A report released on Friday by RealStats, a South Side-based real estate information company, showed the average price of an existing home in the five-county region rose from $103,068 in 2000 to $154,194 in 2012.

RealStats said Allegheny and Washington counties had annual increases, but Beaver, Butler and Washington counties had some years in which the average declined.

Last year, the average price of $154,194 increased 5.3 percent over 2011's $146,378, the highest yearly increase since 2004 when prices were up 5.1 percent over 2003.

“Nationwide, communities are still struggling to recapture their housing prices, which declined because of the recession,” Croushore said.

Butler County, despite declines in 2005 and 2008, had the best annual average increase during the 12-year period at 4.3 percent, followed by Washington County's 4 percent average.

Allegheny County had an average yearly increase of 3 percent; Westmoreland County, 2.9 percent; and Beaver County, 2.5 percent, the report said.

Last year, with 24,611 existing house sales recorded, was the best since 2007 when 28,302 buyers closed on an existing house, RealStats said.

For Maureen States, owner of Neighborhood Realty Services in Point Breeze, prices have increased because the region has caught up with the “terrible years in the 1980s and early 1990s after the steel industry collapsed and families left the region, causing housing prices to hit bottom.”

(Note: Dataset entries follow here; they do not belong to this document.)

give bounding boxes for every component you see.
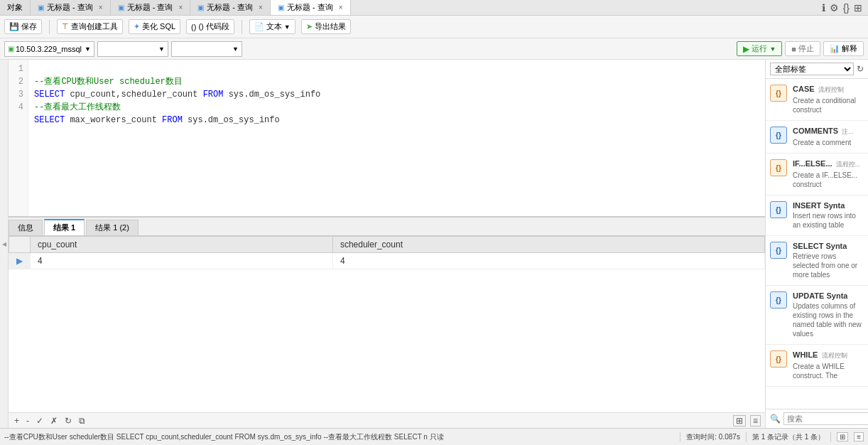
snippet-desc-case: Create a conditional construct [793, 96, 864, 114]
tab-label-2: 无标题 - 查询 [127, 2, 173, 13]
bottom-action-bar: + - ✓ ✗ ↻ ⧉ ⊞ ≡ [9, 412, 765, 428]
tab-bar: 对象 ▣ 无标题 - 查询 × ▣ 无标题 - 查询 × ▣ 无标题 - 查询 … [0, 0, 868, 16]
toolbar: 💾 保存 ⊤ 查询创建工具 ✦ 美化 SQL () () 代码段 📄 文本 ▼ … [0, 16, 868, 38]
table-selector[interactable]: ▼ [171, 41, 242, 57]
code-segment-button[interactable]: () () 代码段 [186, 19, 234, 34]
run-icon: ▶ [743, 44, 749, 54]
refresh-button[interactable]: ↻ [63, 416, 73, 426]
toolbar-sep-2 [242, 20, 242, 34]
col-indicator-header [9, 237, 31, 253]
tab-result-1[interactable]: 结果 1 [44, 219, 85, 235]
right-snippets-panel: 全部标签 全部标签 ↻ {} CASE 流程控制 Create a condit… [765, 60, 868, 428]
line-numbers: 1 2 3 4 [9, 60, 28, 216]
snippet-desc-comments: Create a comment [793, 138, 864, 147]
tab-close-4[interactable]: × [339, 4, 343, 11]
tab-icon-2: ▣ [118, 4, 124, 11]
info-icon[interactable]: ℹ [822, 2, 825, 14]
status-list-icon[interactable]: ≡ [854, 432, 864, 441]
snippet-case[interactable]: {} CASE 流程控制 Create a conditional constr… [766, 79, 868, 121]
database-selector[interactable]: ▼ [97, 41, 168, 57]
table-dropdown-arrow[interactable]: ▼ [232, 45, 239, 53]
code-icon: () [191, 23, 196, 31]
text-icon: 📄 [254, 22, 264, 31]
snippet-desc-update: Updates columns of existing rows in the … [793, 301, 864, 338]
text-button[interactable]: 📄 文本 ▼ [249, 19, 295, 34]
server-selector[interactable]: ▣ 10.50.3.229_mssql ▼ [4, 41, 94, 57]
line-number-4: 4 [13, 101, 23, 114]
snippet-title-update: UPDATE Synta [793, 291, 864, 300]
snippets-header: 全部标签 全部标签 ↻ [766, 60, 868, 79]
confirm-button[interactable]: ✓ [35, 416, 45, 426]
code-content[interactable]: --查看CPU数和User scheduler数目 SELECT cpu_cou… [28, 60, 765, 216]
snippet-comments[interactable]: {} COMMENTS 注... Create a comment [766, 121, 868, 154]
tab-icon-3: ▣ [197, 4, 204, 11]
snippet-update[interactable]: {} UPDATE Synta Updates columns of exist… [766, 286, 868, 345]
tab-label-1: 无标题 - 查询 [47, 2, 93, 13]
tab-close-2[interactable]: × [178, 4, 183, 11]
run-dropdown-arrow[interactable]: ▼ [769, 45, 776, 53]
snippet-info-case: CASE 流程控制 Create a conditional construct [793, 85, 864, 114]
refresh-snippets-icon[interactable]: ↻ [857, 64, 864, 74]
settings-icon[interactable]: ⚙ [830, 2, 839, 14]
snippet-search-area: 🔍 [766, 409, 868, 428]
sql-editor[interactable]: 1 2 3 4 --查看CPU数和User scheduler数目 SELECT… [9, 60, 765, 216]
snippet-while[interactable]: {} WHILE 流程控制 Create a WHILE construct. … [766, 345, 868, 387]
code-line-3-comment: --查看最大工作线程数 [34, 102, 121, 112]
tab-info[interactable]: 信息 [9, 220, 43, 235]
snippet-desc-while: Create a WHILE construct. The [793, 362, 864, 380]
snippet-ifelse[interactable]: {} IF...ELSE... 流程控... Create a IF...ELS… [766, 154, 868, 195]
tab-query-3[interactable]: ▣ 无标题 - 查询 × [190, 0, 271, 15]
tab-query-1[interactable]: ▣ 无标题 - 查询 × [31, 0, 111, 15]
snippet-title-insert: INSERT Synta [793, 201, 864, 210]
status-bar: --查看CPU数和User scheduler数目 SELECT cpu_cou… [0, 428, 868, 445]
snippet-info-select: SELECT Synta Retrieve rows selected from… [793, 242, 864, 279]
snippet-select[interactable]: {} SELECT Synta Retrieve rows selected f… [766, 236, 868, 286]
braces-icon[interactable]: {} [843, 2, 850, 14]
query-build-icon: ⊤ [62, 22, 69, 31]
row-arrow-1: ▶ [9, 253, 31, 269]
snippet-title-select: SELECT Synta [793, 242, 864, 250]
explain-button[interactable]: 📊 解释 [823, 41, 864, 56]
beautify-button[interactable]: ✦ 美化 SQL [129, 19, 180, 34]
status-sep-3 [830, 432, 831, 442]
cell-scheduler-count-1: 4 [332, 253, 764, 269]
tab-query-4[interactable]: ▣ 无标题 - 查询 × [271, 0, 351, 15]
text-dropdown-icon[interactable]: ▼ [284, 23, 291, 31]
query-build-button[interactable]: ⊤ 查询创建工具 [57, 19, 123, 34]
status-grid-icon[interactable]: ⊞ [837, 432, 848, 441]
cancel-edit-button[interactable]: ✗ [49, 416, 59, 426]
search-icon: 🔍 [770, 414, 781, 424]
grid-view-icon[interactable]: ⊞ [733, 415, 746, 427]
db-dropdown-arrow[interactable]: ▼ [158, 45, 165, 53]
tab-close-1[interactable]: × [99, 4, 103, 11]
line-number-2: 2 [13, 75, 23, 88]
status-sep-2 [746, 432, 747, 442]
stop-button[interactable]: ■ 停止 [785, 41, 820, 56]
snippet-insert[interactable]: {} INSERT Synta Insert new rows into an … [766, 195, 868, 236]
tab-query-2[interactable]: ▣ 无标题 - 查询 × [111, 0, 191, 15]
duplicate-button[interactable]: ⧉ [77, 416, 87, 426]
snippet-search-input[interactable] [783, 412, 868, 425]
code-line-2: SELECT cpu_count,scheduler_count FROM sy… [34, 90, 320, 100]
run-button[interactable]: ▶ 运行 ▼ [737, 41, 782, 56]
status-query-time: 查询时间: 0.087s [686, 432, 740, 442]
results-panel: 信息 结果 1 结果 1 (2) cpu_count [9, 216, 765, 412]
grid-icon[interactable]: ⊞ [854, 2, 862, 14]
delete-row-button[interactable]: - [25, 416, 31, 426]
left-scroll-indicator[interactable]: ◀ [0, 60, 9, 428]
save-button[interactable]: 💾 保存 [4, 19, 42, 34]
results-table: cpu_count scheduler_count ▶ 4 4 [9, 236, 765, 269]
add-row-button[interactable]: + [13, 416, 21, 426]
snippet-title-comments: COMMENTS 注... [793, 127, 864, 136]
server-dropdown-arrow[interactable]: ▼ [85, 45, 91, 53]
tab-result-1-2[interactable]: 结果 1 (2) [86, 220, 139, 235]
snippet-icon-case: {} [770, 85, 787, 102]
code-line-1-comment: --查看CPU数和User scheduler数目 [34, 77, 183, 87]
tab-close-3[interactable]: × [259, 4, 263, 11]
tab-object[interactable]: 对象 [0, 0, 31, 15]
snippet-desc-ifelse: Create a IF...ELSE... construct [793, 171, 864, 189]
export-button[interactable]: ➤ 导出结果 [301, 19, 351, 34]
server-icon: ▣ [8, 45, 14, 53]
snippet-filter-select[interactable]: 全部标签 [770, 63, 854, 75]
list-view-icon[interactable]: ≡ [750, 415, 761, 427]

“Housing prices could only go up as the region turned from a blue-collar town to a high-tech and medical white-collar community, and that helped increase housing prices,” States said.

For the region to repeat the strong performance of 2012, much will depend on how the city, suburban communities, the county and the school districts deal with increases in property assessments that go into effect in 2013 in Allegheny County, States said.

Croushore expects prices will continue to increase in 2013 amid a shortage of homes for sale.

“Unless we can convince homeowners who want to acquire a larger or higher-priced house to place their homes on the market, the lack of inventory will make those houses on the market more expensive,” Croushore said.

The average price in 2012 of an existing home in Allegheny County was $153,699. It was $113,455 in Beaver County, $220,786 in Butler, $162,526 in Washington, and $134,743 in Westmoreland, RealStats found.